The ORR in this study was 7.4%, which did not meet the criteria for further development in the GOG as established by the study; hence, the study was closed at the first stage. The population of women in this study was enrolled with strict criteria in terms of defining platinum-resistance; they were required to progress radiographically, and not solely on the basis of either a persistently abnormal CT scan at the end of primary treatment (which might indicate persistent disease) or an isolated rise in the CA-125. Thus, we enrolled a homogenous population with clearly defined platinum- and paclitaxel resistant disease, and as such, a potentially more challenging population to demonstrate clinical benefit from a platinum re-challenge compared to prior populations similarly studied in the GOG. Furthermore, the PFS at six months, which is routinely used to document activity of biologic agents and not cytotoxic therapies, was less than 30%, which is inferior to bevacizumab in a previously treated population [18].
The strict eligibility criteria enabled us to evaluate this novel agent with the investment of a minimal number of participants in clinical research, and a much smaller number than would have been required for a randomized phase II. It requires investigators to demonstrate apparent benefit in specific situations before randomized comparison, rather than prematurely move to randomized phase II trials based on preliminary data extrapolated from other settings, which is increasingly popular [19]. In counterpoise, a very high bar for clinical benefit does not mean that belinostat may not have merit in other settings of relatively less chemotherapy resistance, such as in women with relapse within six to 12 months.
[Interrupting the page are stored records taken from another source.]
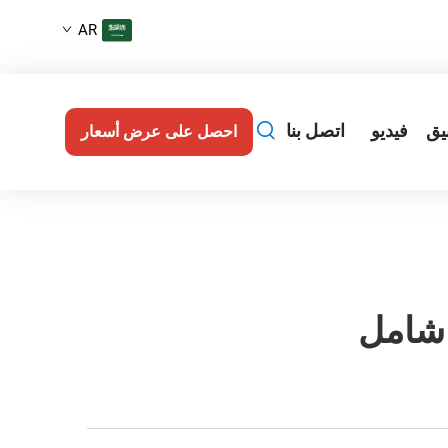
AR
يق
فيديو
اتصل بنا
احصل على عرض أسعار
 شامل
Whether further evaluation of HIDAC inhibitors in ovarian cancer is warranted remains to be seen. As in other solid tumors, some data suggest it has limited activity as a single agent. For example, a phase II trial evaluated single-agent belinostat in women with platinum-resistant ovarian cancer (n=18) and micropapillary ovarian tumors (n=14) [8]. In this study, platinum-resistance was defined as progression within six months of platinum therapy and allowed up to three prior lines of treatment. There were no responses among platinum-resistant patients although nine patients had stable disease. The median progression free survival was 2 months and 13% were progression-free at six months.
The combination of belinostat and chemotherapy has shown promise in one prior study of women with recurrent ovarian cancer using the triple-drug combination of belinostat, carboplatin, and paclitaxel (BelCaP) in women with recurrent ovarian cancer. In this study, the overall response rate was 43% [12]. It is probable the different trial designs and different patient eligibility utilized explains the discrepant results seen between the BelCAP study and our trial. However, our results suggest that the activity of BelCaP may reflect the synergy between paclitaxel and belinostat, which has been demonstrated in preclinical studies [7].
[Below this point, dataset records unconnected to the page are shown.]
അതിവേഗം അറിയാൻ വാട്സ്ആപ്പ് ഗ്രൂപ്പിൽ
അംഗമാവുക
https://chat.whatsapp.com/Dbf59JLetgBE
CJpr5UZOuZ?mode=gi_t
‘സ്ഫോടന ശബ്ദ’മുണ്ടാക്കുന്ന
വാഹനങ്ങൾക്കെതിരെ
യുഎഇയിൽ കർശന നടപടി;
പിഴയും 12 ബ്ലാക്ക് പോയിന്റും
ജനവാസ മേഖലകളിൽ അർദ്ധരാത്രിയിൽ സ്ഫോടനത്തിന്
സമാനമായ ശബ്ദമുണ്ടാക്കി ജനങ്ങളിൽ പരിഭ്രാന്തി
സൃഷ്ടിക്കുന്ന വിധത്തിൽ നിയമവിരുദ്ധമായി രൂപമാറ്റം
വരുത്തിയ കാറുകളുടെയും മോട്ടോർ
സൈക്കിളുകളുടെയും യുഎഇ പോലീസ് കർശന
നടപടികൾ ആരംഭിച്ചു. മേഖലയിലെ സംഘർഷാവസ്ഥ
A recent study in breast cancer suggests that patient selection may be of importance with the use of HIDAC inhibitors. Yardley, et al. recently presented the results of another HIDAC inhibitor, the orally available agent entionstat, in combination with exemestane for women with metastatic hormone-receptor positive breast cancer [20]. As part of this trial, patients were tested for protein lysine acetylation in peripheral blood mononuclear cells to determine if this correlated with outcome. Of 49 patients tested, hyperacetylation was seen in 27%, and was associated with a 77% reduction in the risk of disease progression as well as improvement in PFS. Future trials may be able to select patients for this biomarker in attempts to further define a future of HIDAC inhibitors in ovarian (and other gynecologic) cancers.
In conclusion, belinostat does not appear to improve the activity of carboplatin in a platinum-resistant population. Development of this particular combination does not warrant further investigation in these women.
HIGHLIGHTS.
The combination of belinostat and carboplatin did not have clinically meaningful activity for women with platinum-resistant ovarian cancer.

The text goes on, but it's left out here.